What the exercise asks – Copy all data exactly. Skip pictures.

(Stored data entries)
* * *

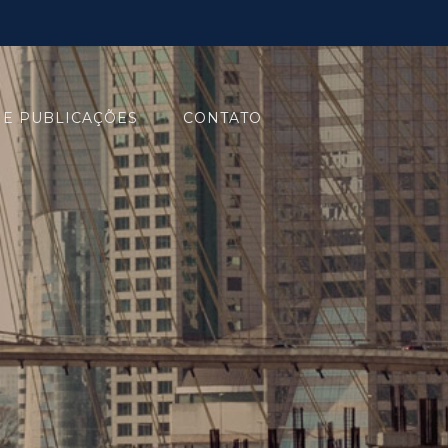
 E PUBLICAÇÕES
CONTATO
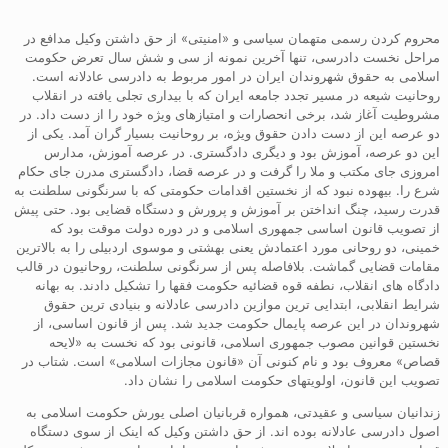
محروم کردن رسمی متهمان سیاسی و «امنیتی» از حق داشتن وکیل مدافع در
مراحل نخست دادرسی، تنها آخرین نمونه از سی و شش سال تعرض حکومت
اسلامی به حقوق شهروندان ایران در امور مربوط به دادرسی عادلانه است.
روحانیت شیعه در مسیر تجدد جامعه ایران که با بیداری تجلی یافته در انقلاب
مشروطیت آغاز شد، برخی انحصارات و امتیازهای ویژه خود را از دست داد. در
دو عرصه این از دست دادن حقوق ویژه، بر روحانیت بسیار گران آمد. یکی از
این دو عرصه، آموزش بود و دیگری دادگستری. در عرصه آموزش، مدارس
امروزی جای مکتب و ملا را گرفت و در عرصه قضا، دادگستری مدرن جای حکام
شرع را. بیهوده نبود که از نخستین اقدامات حکومتی که با سرنگونی سلطنت به
قدرت رسید، چنگ انداختن بر آموزش و پرورش و دستگاه قضایی بود. حتی پیش
از تصویب قانون اساسی جمهوری اسلامی و در دوره دولت موقت بود که
خمینی، دو روحانی مورد اعتمادش یعنی بهشتی و موسوی اردبیلی را به بالاترین
مقامات قضایی گماشت. بلافاصله پس از سرنگونی سلطنت، روحانیون در قالب
دادگاه های انقلاب، نطفه قوه قضائیه حکومت فقها را تشکیل دادند. به بهانه
شرایط انقلابی، ابتدایی ترین موازین دادرسی عادلانه و بنیادی ترین حقوق
شهروندان در این عرصه پایمال حکومت جدید شد. پس از قانون اساسی، از
نخستین قوانین مصوب جمهوری اسلامی، قانونی بود که نخست به «لایحه
قصاص» معروف بود و نام کنونی آن «قانون مجازات اسلامی» است. شتاب در
تصویب این قانون، اولویتهای حکومت اسلامی را نشان داد.
زندانیان سیاسی و عقیدتی، همواره قربانیان اصلی یورش حکومت اسلامی به
اصول دادرسی عادلانه بوده اند. از حق داشتن وکیل که اینک از سوی دستگاه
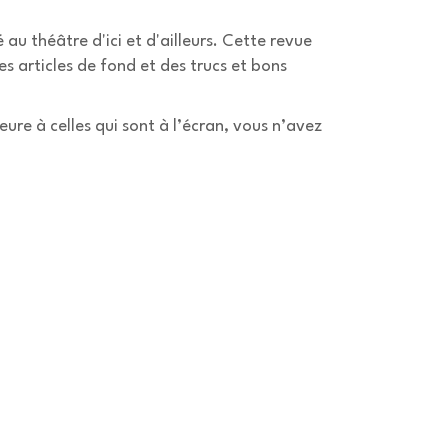
u théâtre d'ici et d'ailleurs. Cette revue
s articles de fond et des trucs et bons
eure à celles qui sont à l’écran, vous n’avez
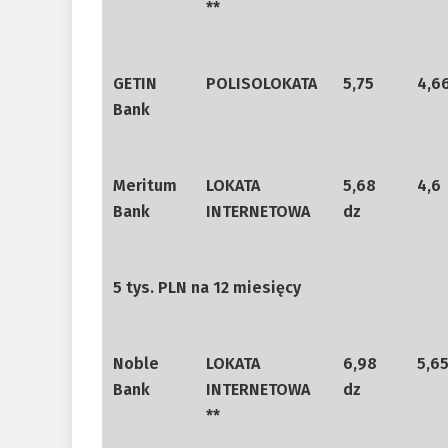
**
GETIN
POLISOLOKATA
5,75
4,6
Bank
Meritum
LOKATA
5,68
4,6
Bank
INTERNETOWA
dz
5 tys. PLN na 12 miesięcy
Noble
LOKATA
6,98
5,6
Bank
INTERNETOWA
dz
**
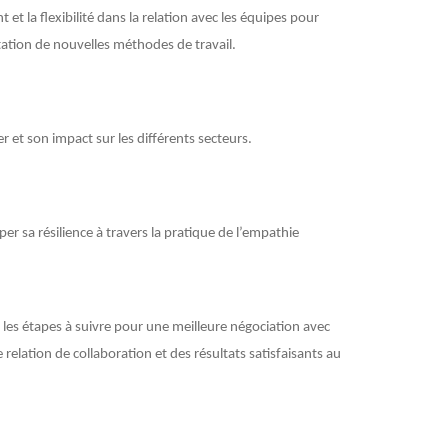
et la flexibilité dans la relation avec les équipes pour
tation de nouvelles méthodes de travail.
et son impact sur les différents secteurs.
r sa résilience à travers la pratique de l’empathie
les étapes à suivre pour une meilleure négociation avec
 relation de collaboration et des résultats satisfaisants au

* * *

The completed task –
 E PUBLICAÇÕES
CONTATO
محروم کردن رسمی متهمان سیاسی و «امنیتی» از حق داشتن وکیل مدافع در
مراحل نخست دادرسی، تنها آخرین نمونه از سی و شش سال تعرض حکومت
اسلامی به حقوق شهروندان ایران در امور مربوط به دادرسی عادلانه است.
روحانیت شیعه در مسیر تجدد جامعه ایران که با بیداری تجلی یافته در انقلاب
مشروطیت آغاز شد، برخی انحصارات و امتیازهای ویژه خود را از دست داد. در
دو عرصه این از دست دادن حقوق ویژه، بر روحانیت بسیار گران آمد. یکی از
این دو عرصه، آموزش بود و دیگری دادگستری. در عرصه آموزش، مدارس
امروزی جای مکتب و ملا را گرفت و در عرصه قضا، دادگستری مدرن جای حکام
شرع را. بیهوده نبود که از نخستین اقدامات حکومتی که با سرنگونی سلطنت به
قدرت رسید، چنگ انداختن بر آموزش و پرورش و دستگاه قضایی بود. حتی پیش
از تصویب قانون اساسی جمهوری اسلامی و در دوره دولت موقت بود که
خمینی، دو روحانی مورد اعتمادش یعنی بهشتی و موسوی اردبیلی را به بالاترین
مقامات قضایی گماشت. بلافاصله پس از سرنگونی سلطنت، روحانیون در قالب
دادگاه های انقلاب، نطفه قوه قضائیه حکومت فقها را تشکیل دادند. به بهانه
شرایط انقلابی، ابتدایی ترین موازین دادرسی عادلانه و بنیادی ترین حقوق
شهروندان در این عرصه پایمال حکومت جدید شد. پس از قانون اساسی، از
نخستین قوانین مصوب جمهوری اسلامی، قانونی بود که نخست به «لایحه
قصاص» معروف بود و نام کنونی آن «قانون مجازات اسلامی» است. شتاب در
تصویب این قانون، اولویتهای حکومت اسلامی را نشان داد.
زندانیان سیاسی و عقیدتی، همواره قربانیان اصلی یورش حکومت اسلامی به
اصول دادرسی عادلانه بوده اند. از حق داشتن وکیل که اینک از سوی دستگاه
u théâtre d'ici et d'ailleurs. Cette revue
s articles de fond et des trucs et bons
eure à celles qui sont à l’écran, vous n’avez
**
GETIN
POLISOLOKATA
5,75
4,6
Bank
Meritum
LOKATA
5,68
4,6
Bank
INTERNETOWA
dz
5 tys. PLN na 12 miesięcy
Noble
LOKATA
6,98
5,6
Bank
INTERNETOWA
dz
**
et la flexibilité dans la relation avec les équipes pour
tation de nouvelles méthodes de travail.
et son impact sur les différents secteurs.
r sa résilience à travers la pratique de l’empathie
les étapes à suivre pour une meilleure négociation avec
 relation de collaboration et des résultats satisfaisants au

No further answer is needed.